I've started from scratch and, since my return in March, I've acquired a modest 500 new watchers. I've gone back to thanking folks because it's been manageable. I have to say it's a much more rewarding experience being unknown again... making new friends and taking more time to view others galleries. Popularity on this site tends to isolate an artist from the community because there is too much going on the message department and it becomes overwhelming.
The ONLY reason to cherish the favs around here, is to acquire enough in the first 12 hours to have your work appear on the front page in the 'What's Hot' section .. this draws more watchers and eventually the buyers if your work is good enough.. believe it or not there are people out there who buy prints
So you see, dA popularity is a double edged sword. The money from print sales is nice.. but so is an intimate social experience, which tends to decrease with popularity.. my dilemma is that I cherish both.
On the topic of dA being a joke, tell your friends at Henry's they're full of shit
At the height of my dA popularity, I was making 2-300 CAD per month selling my prints.. without lifting a finger. I was also picked up by a German publishing company to use my photos on book covers and book promotion material. I made 4000 CAD on that one deal! So dA was my monthly car payment and paid for a trip to Asia. Hardly a 'joke' for someone who actually has a career and income and wants to make money on the side from their hobby .. The site is still loaded with semi-pro artists who cherish the atmosphere and make money selling prints... just not as many.

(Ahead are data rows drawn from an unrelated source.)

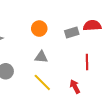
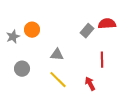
orange circle: (39, 29) -> (32, 30), moved
gray rectangle: (72, 33) -> (87, 31), turned -32

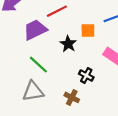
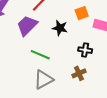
orange square: (88, 31) -> (82, 13), moved
brown cross: (72, 97) -> (79, 73), turned -32

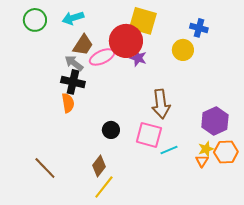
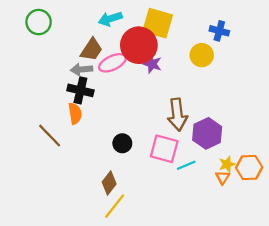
cyan arrow: (73, 18) -> (110, 19), moved
gray arrow: (74, 63) -> (82, 69), turned -42
purple hexagon: (215, 121) -> (207, 133), moved
brown line: (45, 168) -> (50, 136), moved

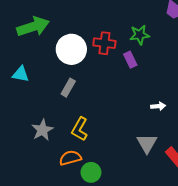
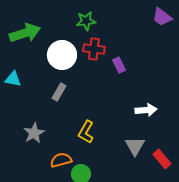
green star: (140, 35) -> (86, 21), moved
white arrow: (158, 106) -> (146, 110), size x1.5
yellow L-shape: (80, 129) -> (86, 132), moved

In 2008, I literally told the tech-geek photographers at a camera shop to go fuck themselves after they scoffed my HDR techniques. My prints were selling at a two local galleries here in Thunder Bay and these guys hadn't even tried. And yet they were trash talking me. They all could talk a great game and had certainly mastered their expensive kits... but guess what? Their photos were technically good... but lacked any sense of artistic inspiration. A great photo does NOT require an expensive kit, and guys that hang around camera shops are like the bikers who hang out at Timmys .. they'd rather stand around and talk about their equipment than actually ride.